人ごみでちょっとした迷惑をかけてしまったとき「すみません」と言う人は格段に増えている。私の思うところでは海外旅行が増え外地で聞く軽い粗相を謝るいい方が日本に定着したのだと思う。この「すみません」を使う人はどちらかと言うと年齢が上がるほど少ない。粗相の後の「すみません」は言う人が多いが「ちょっとすみません」と事前に声をかける時使う人は年齢の高い人に多いようだ。例えば電車を降りる時人が前に居たら押しまくって降りるより「すみません」と言いながら降りればスムーズだと思う。しかし中には金輪際こんなことで口なんか利くものかと言わんばかりの人もいる。

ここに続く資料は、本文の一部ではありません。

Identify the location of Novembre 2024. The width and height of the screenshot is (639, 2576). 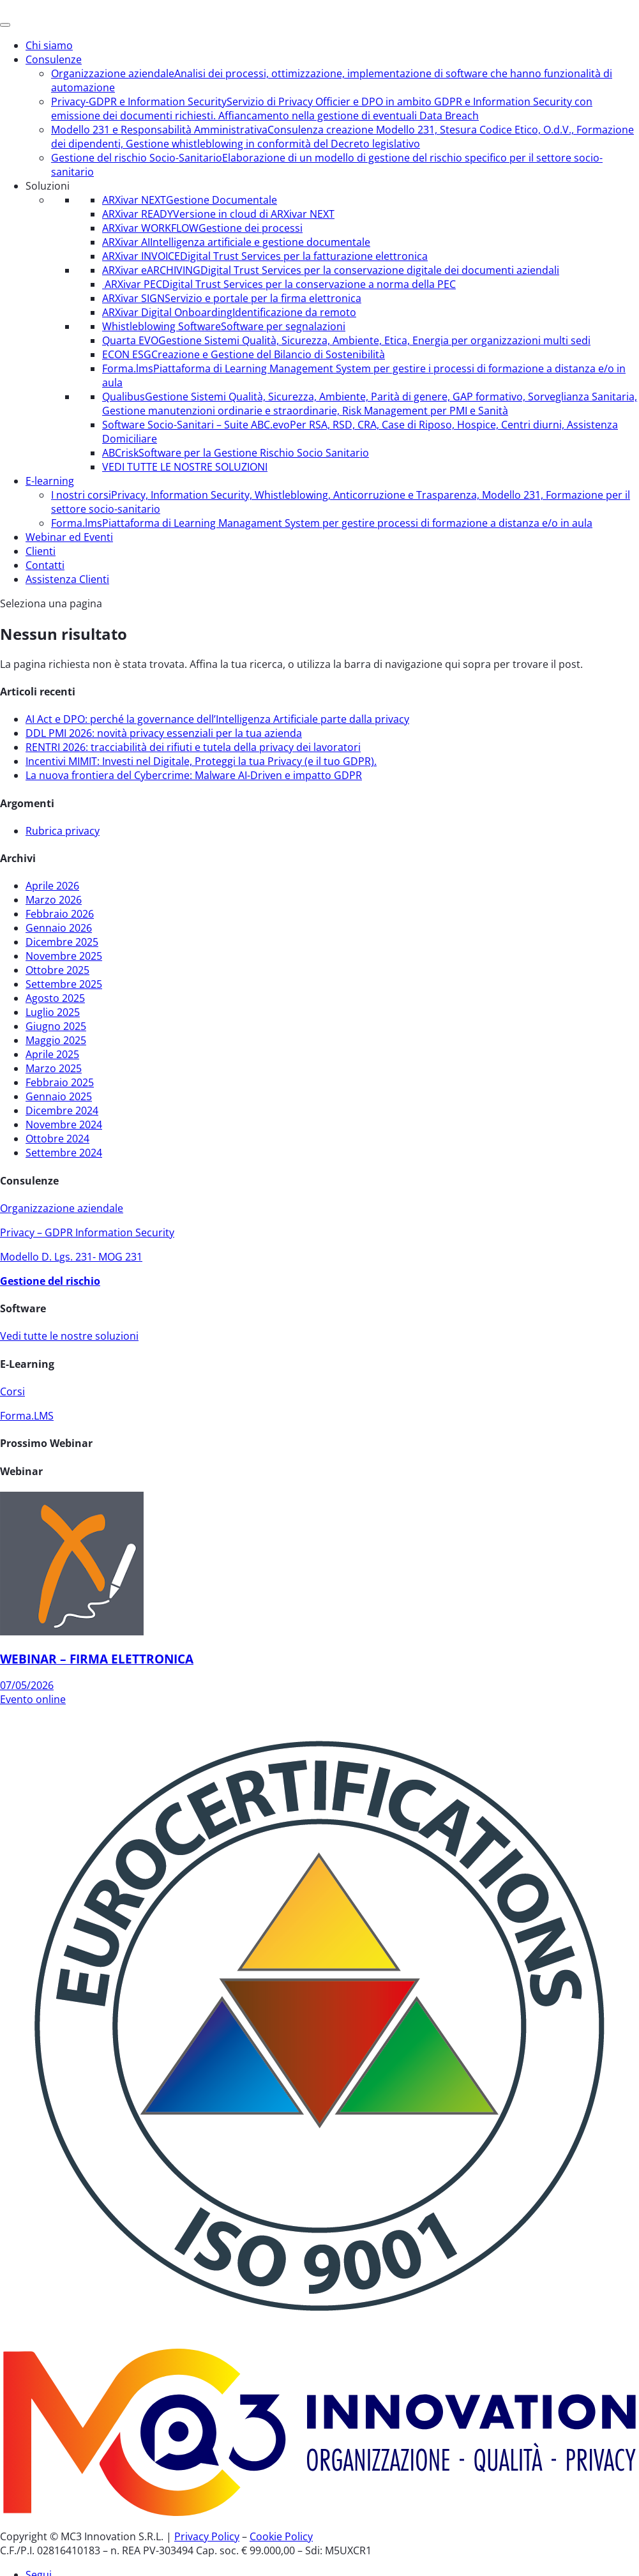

長いエスカレーターを歩いて登り切る数段前,突然ふくらはぎにかばんをぶつけられたわたしは弁慶の泣き所をしたたかエスカレーターの鉄製の角にぶつけてしまった。振り返るとそこには素敵なスーツ姿の働き盛りの男性が恐ろしい顔をしていた。私はとっさに状況を理解した。彼はとても急いでいてわたしが通行の邪魔だったのだ。こんなときこそ「すみません。急いでいるのです」の「すみません」が一言あったらと悲しくなった。血がにじんだ痛い足を気にしながら乗り換えホームに急いだが,朝の溌剌とした気分はしぼんでしまった。しかししばらく歩いた所で目に入った言葉「しあわせは自分の心がきめる」に救われて気を取り直した今朝だった。